5170274One day after the Congressional Budget Office Director said Democrats' current health care legislation will not slow the long term growth of health care costs, President Obama said he is committed to signing legislation that does just that.

Speaking from the White House Friday, Mr. Obama said he has given Congress a proposal that should "bend the cost curve so we're not seeing huge health care inflation."

"I'm actually confident they may adopt these proposals," Mr. Obama said.

The White House has proposed establishing an independent, non-partisan commission of doctors and other health experts to oversee the costs of Medicare. White House Budget Director Peter Orszag described the proposal in a letter (PDF) Friday to Pelosi and other Democratic leaders.

An existing group called the Medicare Payment Advisory Commission already produces yearly reports with ways to bring down costs, but the group's report is only advisory and "ends up sitting on a shelf," the president said.

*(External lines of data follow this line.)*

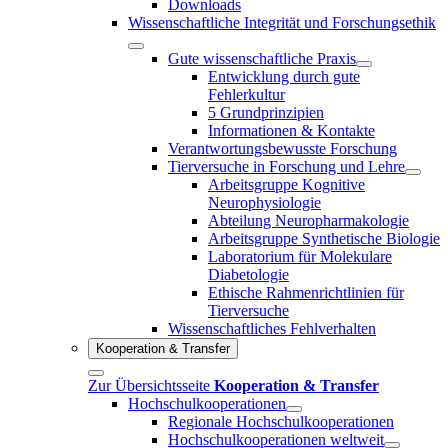
Downloads
Wissenschaftliche Integrität und Forschungsethik
Gute wissenschaftliche Praxis
Entwicklung durch gute
Fehlerkultur
5 Grundprinzipien
Informationen & Kontakte
Verantwortungsbewusste Forschung
Tierversuche in Forschung und Lehre
Arbeitsgruppe Kognitive
Neurophysiologie
Abteilung Neuropharmakologie
Arbeitsgruppe Synthetische Biologie
Laboratorium für Molekulare
Diabetologie
Ethische Rahmenrichtlinien für
Tierversuche
Wissenschaftliches Fehlverhalten
Kooperation & Transfer
Zur Übersichtsseite
Kooperation & Transfer
Hochschulkooperationen
Regionale Hochschulkooperationen
Hochschulkooperationen weltweit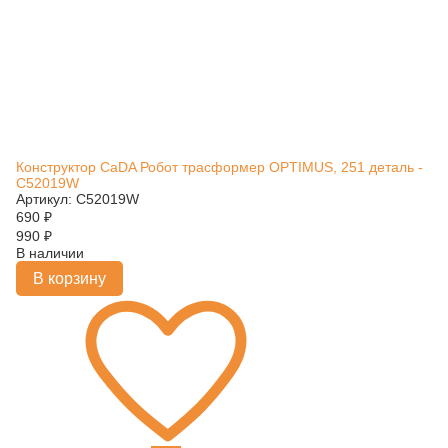
Конструктор CaDA Робот трасформер OPTIMUS, 251 деталь -
C52019W
Артикул: C52019W
690
₽
990
₽
В наличии
В корзину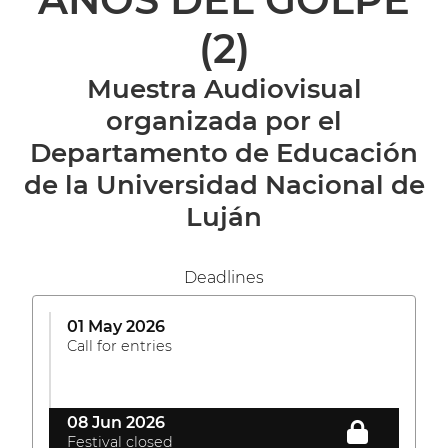
(2)
Muestra Audiovisual
organizada por el
Departamento de Educación
de la Universidad Nacional de
Luján
Deadlines
01 May 2026
Call for entries
08 Jun 2026
Festival closed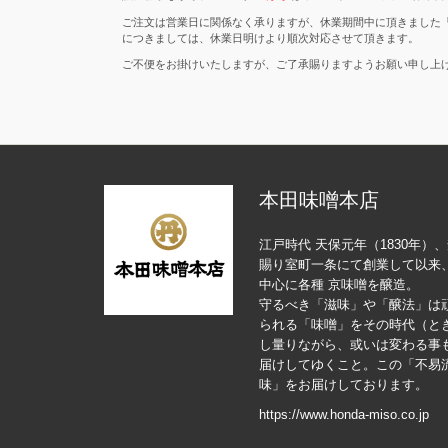
ご注文は営業日に関係なく承りますが、休業期間中に頂きました
につきましては、休業日明けより順次対応させて頂きます。
ご不便をお掛けいたしますが、ご了承賜りますようお願い申し上
本田味噌本店
江戸時代 天保元年（1830年
賜り室町一条にて創業して以来
中心に各種 京味噌を醸造。
守るべき「滋味」や「醸法」は
られる「味噌」をその時代（と
し量りながら、或いは変わる事
届けしてゆくこと。この「不易
味」をお届けしております。
https://www.honda-miso.co.jp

"We want to force Congress to make sure they are acting on these recommendations to bend the cost curve each and every year," Mr. Obama said. "We need an independent group that is empowered to make these changes, and that's something we've proposed."

"I'm confident if we work with the foremost experts in the field we can find a way to eliminate waste (and) slow the growth of costs," he added.

The president also reiterated today his commitment to keeping health care reform deficit-neutral. "Health insurance reform cannot add to our deficit over the next decade, and I mean it," he said. He repeated himself for emphasis.

While health care legislation has already passed out of two of the three committees it must go through in the House, negotiations have slowed in the Senate, with six moderate senators signing a letter today asking for more time to "achieve a bipartisan result."

"Now is not the time to slow down," Mr. Obama said.

He said that "unprecedented progress" has already been made coming to agreement on issues like preventive care, the need to simplify insurance forms, the need to prevent the denial of coverage for pre-existing conditions, the establishment of a health insurance exchange, the need for patient choice, and the need to ensure coverage in the event that a patient changes or loses his or her job.

Washington has achieved "a level of consensus over health care reform that we've never seen before in this country," he said.

Without these reforms, he said, the nation would be "consigning our children to a future of skyrocketing premiums and crushing deficits."

Mr. Obama said those who were skeptical health care reform would be accomplished this year are "badly mistaken."

"We're going to be putting in a lot more hours," he said. "There are going to be a lot more sleepless nights."